■ Data for processing
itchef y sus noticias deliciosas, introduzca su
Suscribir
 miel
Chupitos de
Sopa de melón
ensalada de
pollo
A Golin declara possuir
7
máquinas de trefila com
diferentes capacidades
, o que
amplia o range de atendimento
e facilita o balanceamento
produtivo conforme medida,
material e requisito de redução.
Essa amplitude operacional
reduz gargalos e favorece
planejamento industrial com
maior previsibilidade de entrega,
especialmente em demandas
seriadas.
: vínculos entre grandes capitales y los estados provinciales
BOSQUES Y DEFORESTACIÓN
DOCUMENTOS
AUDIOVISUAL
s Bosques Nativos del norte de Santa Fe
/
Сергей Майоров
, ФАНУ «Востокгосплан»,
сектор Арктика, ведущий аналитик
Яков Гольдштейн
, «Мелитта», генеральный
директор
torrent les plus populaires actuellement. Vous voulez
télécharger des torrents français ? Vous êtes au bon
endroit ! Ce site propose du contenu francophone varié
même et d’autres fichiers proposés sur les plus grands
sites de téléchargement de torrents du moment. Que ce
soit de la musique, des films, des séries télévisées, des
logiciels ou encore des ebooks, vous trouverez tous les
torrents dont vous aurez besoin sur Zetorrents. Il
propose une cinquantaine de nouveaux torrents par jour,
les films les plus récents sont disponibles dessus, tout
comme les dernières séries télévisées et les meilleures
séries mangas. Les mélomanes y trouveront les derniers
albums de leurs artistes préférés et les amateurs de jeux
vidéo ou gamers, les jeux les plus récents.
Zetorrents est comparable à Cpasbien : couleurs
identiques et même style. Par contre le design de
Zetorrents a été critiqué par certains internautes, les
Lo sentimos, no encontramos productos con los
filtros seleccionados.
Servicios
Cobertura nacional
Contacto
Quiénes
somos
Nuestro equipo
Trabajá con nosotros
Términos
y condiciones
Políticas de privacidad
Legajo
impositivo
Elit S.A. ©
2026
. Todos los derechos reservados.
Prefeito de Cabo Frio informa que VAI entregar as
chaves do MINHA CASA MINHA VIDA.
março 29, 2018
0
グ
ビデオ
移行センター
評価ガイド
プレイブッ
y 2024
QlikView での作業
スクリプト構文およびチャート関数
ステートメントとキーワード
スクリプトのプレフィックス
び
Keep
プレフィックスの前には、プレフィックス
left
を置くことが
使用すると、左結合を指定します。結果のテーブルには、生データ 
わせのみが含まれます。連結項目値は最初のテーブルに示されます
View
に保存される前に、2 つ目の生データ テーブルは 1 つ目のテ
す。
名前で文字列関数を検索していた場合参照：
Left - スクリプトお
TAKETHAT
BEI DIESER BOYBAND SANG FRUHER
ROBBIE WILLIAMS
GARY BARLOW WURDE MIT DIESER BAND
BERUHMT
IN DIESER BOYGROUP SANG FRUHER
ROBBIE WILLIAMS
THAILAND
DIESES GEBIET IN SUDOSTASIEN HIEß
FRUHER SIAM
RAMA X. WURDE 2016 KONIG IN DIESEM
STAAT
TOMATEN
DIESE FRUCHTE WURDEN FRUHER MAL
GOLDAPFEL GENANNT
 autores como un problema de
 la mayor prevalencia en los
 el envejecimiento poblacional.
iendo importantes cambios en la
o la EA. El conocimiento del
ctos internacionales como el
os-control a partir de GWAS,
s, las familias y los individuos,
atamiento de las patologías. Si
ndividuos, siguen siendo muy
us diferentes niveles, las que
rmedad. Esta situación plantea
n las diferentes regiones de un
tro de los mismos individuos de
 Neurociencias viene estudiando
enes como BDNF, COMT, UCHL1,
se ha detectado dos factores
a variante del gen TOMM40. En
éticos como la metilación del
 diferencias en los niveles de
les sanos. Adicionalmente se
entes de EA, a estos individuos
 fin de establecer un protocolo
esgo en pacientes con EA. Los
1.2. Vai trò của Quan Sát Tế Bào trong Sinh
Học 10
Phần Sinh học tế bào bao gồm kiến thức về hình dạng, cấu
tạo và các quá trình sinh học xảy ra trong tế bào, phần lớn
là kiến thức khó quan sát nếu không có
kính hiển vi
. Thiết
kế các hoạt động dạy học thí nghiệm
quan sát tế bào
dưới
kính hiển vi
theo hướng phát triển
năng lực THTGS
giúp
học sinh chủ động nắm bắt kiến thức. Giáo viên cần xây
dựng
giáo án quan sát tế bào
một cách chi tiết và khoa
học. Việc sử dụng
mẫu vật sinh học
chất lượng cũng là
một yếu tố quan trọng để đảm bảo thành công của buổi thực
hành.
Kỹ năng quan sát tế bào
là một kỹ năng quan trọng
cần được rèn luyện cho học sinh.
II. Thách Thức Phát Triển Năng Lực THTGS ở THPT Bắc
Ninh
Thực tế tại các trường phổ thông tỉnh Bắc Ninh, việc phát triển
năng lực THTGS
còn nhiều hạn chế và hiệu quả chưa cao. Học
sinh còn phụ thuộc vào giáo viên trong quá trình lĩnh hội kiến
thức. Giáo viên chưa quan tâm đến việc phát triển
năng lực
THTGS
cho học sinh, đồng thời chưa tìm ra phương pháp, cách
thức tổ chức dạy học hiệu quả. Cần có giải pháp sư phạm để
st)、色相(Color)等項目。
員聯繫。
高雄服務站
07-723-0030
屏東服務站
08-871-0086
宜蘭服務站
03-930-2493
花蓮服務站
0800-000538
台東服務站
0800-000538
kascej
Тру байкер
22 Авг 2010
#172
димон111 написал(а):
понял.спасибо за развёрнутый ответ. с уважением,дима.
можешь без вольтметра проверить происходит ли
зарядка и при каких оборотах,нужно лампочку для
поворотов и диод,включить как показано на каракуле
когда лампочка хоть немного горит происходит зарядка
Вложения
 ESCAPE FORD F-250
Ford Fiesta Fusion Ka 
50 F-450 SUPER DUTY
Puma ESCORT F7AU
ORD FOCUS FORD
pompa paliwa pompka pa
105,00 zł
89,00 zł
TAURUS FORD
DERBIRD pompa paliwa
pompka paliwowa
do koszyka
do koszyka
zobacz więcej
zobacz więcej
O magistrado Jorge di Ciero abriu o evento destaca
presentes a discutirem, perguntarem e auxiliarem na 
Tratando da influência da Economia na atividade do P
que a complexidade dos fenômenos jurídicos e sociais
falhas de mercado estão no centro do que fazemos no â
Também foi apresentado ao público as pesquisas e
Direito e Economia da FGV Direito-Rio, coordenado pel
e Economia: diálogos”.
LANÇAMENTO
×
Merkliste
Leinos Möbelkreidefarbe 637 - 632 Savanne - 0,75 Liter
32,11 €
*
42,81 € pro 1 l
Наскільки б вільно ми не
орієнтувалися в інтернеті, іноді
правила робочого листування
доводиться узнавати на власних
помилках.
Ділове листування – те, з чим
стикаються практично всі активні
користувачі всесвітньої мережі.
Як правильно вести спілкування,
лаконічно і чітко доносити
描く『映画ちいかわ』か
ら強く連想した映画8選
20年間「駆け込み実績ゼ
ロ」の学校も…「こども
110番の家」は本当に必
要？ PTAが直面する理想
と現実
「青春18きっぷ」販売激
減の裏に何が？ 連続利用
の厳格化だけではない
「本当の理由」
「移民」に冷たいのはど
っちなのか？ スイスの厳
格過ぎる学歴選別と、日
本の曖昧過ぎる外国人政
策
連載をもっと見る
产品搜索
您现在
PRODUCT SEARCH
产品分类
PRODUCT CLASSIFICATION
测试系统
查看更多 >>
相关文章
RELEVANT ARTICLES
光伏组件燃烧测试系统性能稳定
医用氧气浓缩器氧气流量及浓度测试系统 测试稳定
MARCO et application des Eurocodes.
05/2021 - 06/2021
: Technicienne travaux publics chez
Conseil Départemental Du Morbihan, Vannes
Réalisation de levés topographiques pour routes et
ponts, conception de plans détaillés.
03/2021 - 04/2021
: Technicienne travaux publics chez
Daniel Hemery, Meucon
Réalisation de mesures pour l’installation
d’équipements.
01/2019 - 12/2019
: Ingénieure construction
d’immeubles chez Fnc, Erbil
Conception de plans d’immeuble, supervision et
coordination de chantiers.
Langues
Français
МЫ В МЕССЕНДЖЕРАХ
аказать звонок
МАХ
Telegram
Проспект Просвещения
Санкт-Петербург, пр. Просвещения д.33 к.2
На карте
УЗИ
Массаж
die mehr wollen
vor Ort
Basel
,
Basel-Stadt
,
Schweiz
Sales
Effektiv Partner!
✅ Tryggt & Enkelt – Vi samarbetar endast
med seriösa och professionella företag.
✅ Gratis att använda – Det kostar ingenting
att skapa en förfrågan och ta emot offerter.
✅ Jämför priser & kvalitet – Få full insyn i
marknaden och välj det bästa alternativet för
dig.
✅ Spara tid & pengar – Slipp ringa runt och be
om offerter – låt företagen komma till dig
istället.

■ Work required
Where the line with "reduz gargalos e favorece" ends, your copy should end too; please return exactly the lines from the first line of the data through it.

■ Answer box
itchef y sus noticias deliciosas, introduzca su
Suscribir
 miel
Chupitos de
Sopa de melón
ensalada de
pollo
A Golin declara possuir
7
máquinas de trefila com
diferentes capacidades
, o que
amplia o range de atendimento
e facilita o balanceamento
produtivo conforme medida,
material e requisito de redução.
Essa amplitude operacional
reduz gargalos e favorece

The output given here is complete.